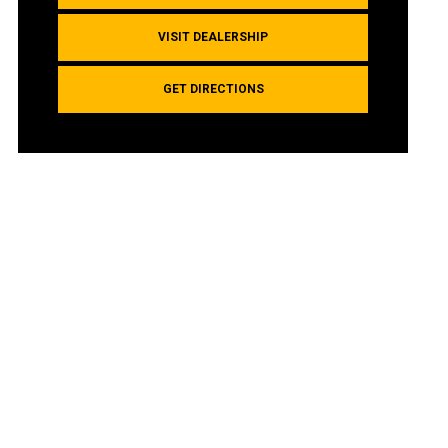
VISIT DEALERSHIP
GET DIRECTIONS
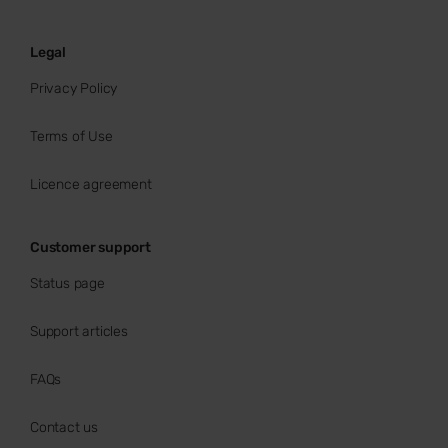
Legal
Privacy Policy
Terms of Use
Licence agreement
Customer support
Status page
Support articles
FAQs
Contact us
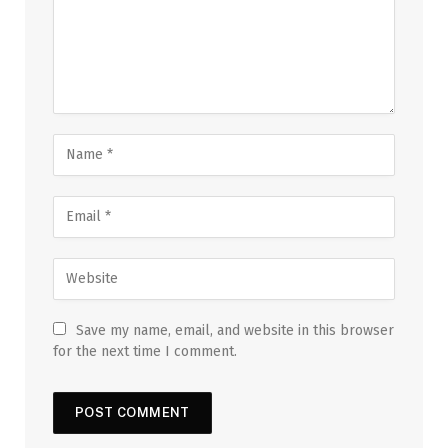
Save my name, email, and website in this browser
for the next time I comment.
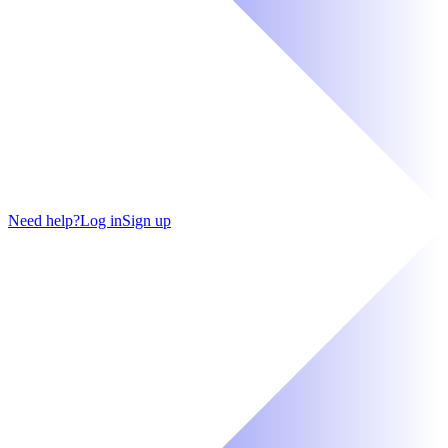
Need help?
Log in
Sign up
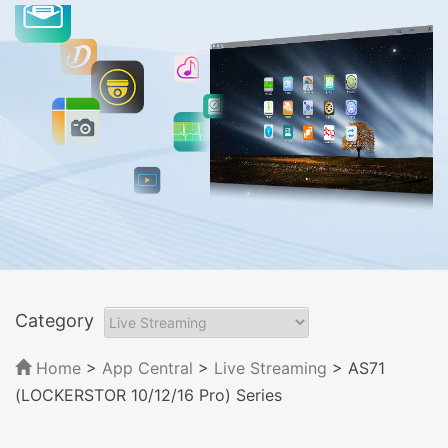
Category
Home
>
App Central
>
Live Streaming
> AS71
(LOCKERSTOR 10/12/16 Pro) Series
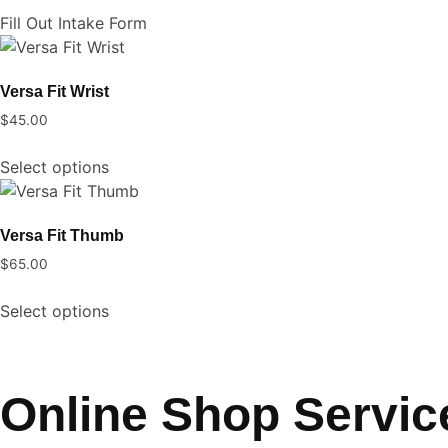
on
Fill Out Intake Form
the
product
Versa Fit Wrist
page
$
45.00
This
Select options
product
has
multiple
Versa Fit Thumb
variants.
$
65.00
The
This
options
Select options
product
may
has
be
multiple
chosen
variants.
on
Online Shop Servic
The
the
options
product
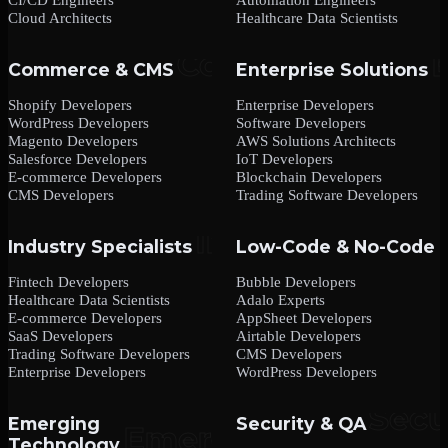
Cloud Architects
Healthcare Data Scientists
Commerce & CMS
Enterprise Solutions
Shopify Developers
Enterprise Developers
WordPress Developers
Software Developers
Magento Developers
AWS Solutions Architects
Salesforce Developers
IoT Developers
E-commerce Developers
Blockchain Developers
CMS Developers
Trading Software Developers
Industry Specialists
Low-Code & No-Code
Fintech Developers
Bubble Developers
Healthcare Data Scientists
Adalo Experts
E-commerce Developers
AppSheet Developers
SaaS Developers
Airtable Developers
Trading Software Developers
CMS Developers
Enterprise Developers
WordPress Developers
Emerging
Security & QA
Technology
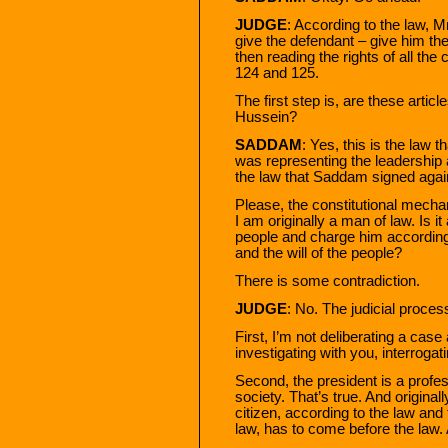
JUDGE
: According to the law, 
give the defendant – give him th
then reading the rights of all the
124 and 125.
The first step is, are these arti
Hussein?
SADDAM
: Yes, this is the law
was representing the leadership 
the law that Saddam signed aga
Please, the constitutional mecha
I am originally a man of law. Is it
people and charge him according 
and the will of the people?
There is some contradiction.
JUDGE
: No. The judicial process
First, I’m not deliberating a case
investigating with you, interrogat
Second, the president is a profess
society. That’s true. And originall
citizen, according to the law and t
law, has to come before the law.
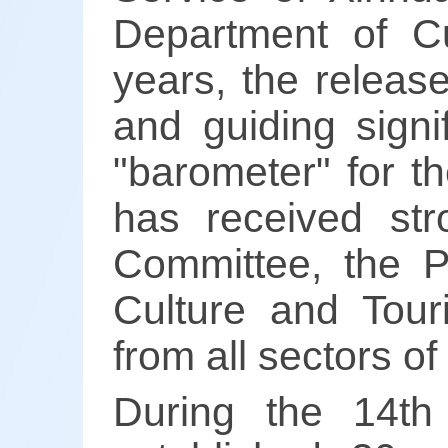
Department of C
years, the release
and guiding signi
"barometer" for t
has received str
Committee, the P
Culture and Tou
from all sectors of
During the 14th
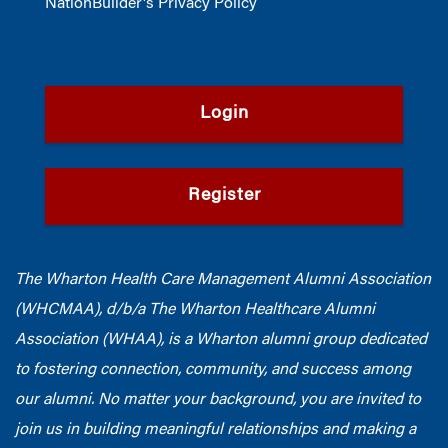
NationBuilder's Privacy Policy
Login
Register
The Wharton Health Care Management Alumni Association
(WHCMAA), d/b/a The Wharton Healthcare Alumni
Association (WHAA),
is a Wharton alumni group dedicated
to fostering connection, community, and success among
our alumni.
No matter your background, you are invited to
join us in building meaningful relationships and making a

- - -

§ **Directions for this task**
Only the final stretch of the entries above is needed: print exactly the lines from the line containing "No matter your background, you are invited to" through the last one.

§ **Your response**
No matter your background, you are invited to
join us in building meaningful relationships and making a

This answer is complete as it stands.